Across the globe, shoppers are increasingly turning to the web to buy the things they need. Online shopping offers certain conveniences—from delivering your order right to your door to broad selection and low prices—that brick-and-mortar stores can't. But for certain categories, traditional retail stores still hold the cards.
The most popular e-commerce categories, not surprisingly, are non-consumable—durables and entertainment-related products. Almost half of global respondents in an online survey intend to purchase clothing or make airline or hotel reservations using an online device in the next six months. On the other hand the online market for buying groceries and other consumable products is comparatively smaller. The hands-on buying nature and perishability of these goods limits the usefulness and practicality of buying online.
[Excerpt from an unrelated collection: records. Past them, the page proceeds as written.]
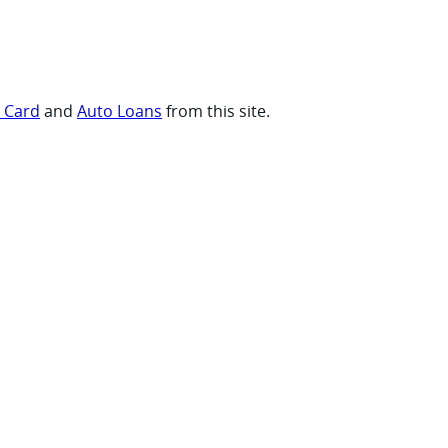
t Card
and
Auto Loans
from this site.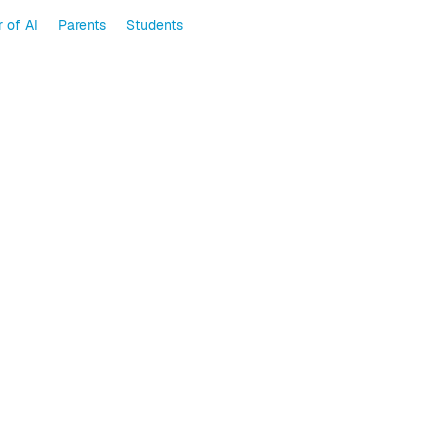
 of AI
Parents
Students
Nevertheless, the global audience is willing and eager to shop the web. Online purchase intention rates have doubled in three years for 12 of 22 measured categories. While consumable categories will continue to trail non-consumable ones, the frequency of purchasing these products is increasing e-commerce's appeal. And beyond buying, digital is an increasingly important research and engagement platform.
When shopping for non-consumable goods where consumers typically have something in mind, there is mostly a one-to-one correlation between online searching and shopping. Consumable products have lower online browse/buy intention ratest than non-consumable ones, but surprisingly they boast just as strong browse-to-buy correlations.